### Exercise instructions
Excluding any images, copy all of the lines below precisely as written.

### Provided data
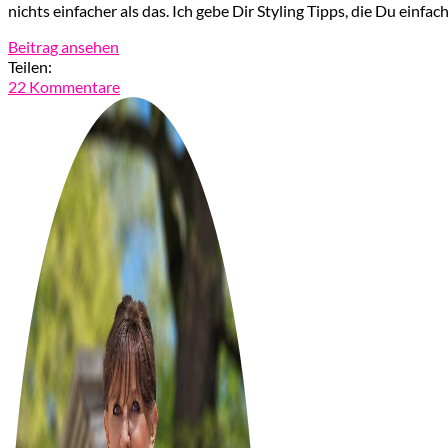
nichts einfacher als das. Ich gebe Dir Styling Tipps, die Du einf
Beitrag ansehen
Teilen:
22 Kommentare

### Reply
nichts einfacher als das. Ich gebe Dir Styling Tipps, die Du einf
Beitrag ansehen
Teilen:
22 Kommentare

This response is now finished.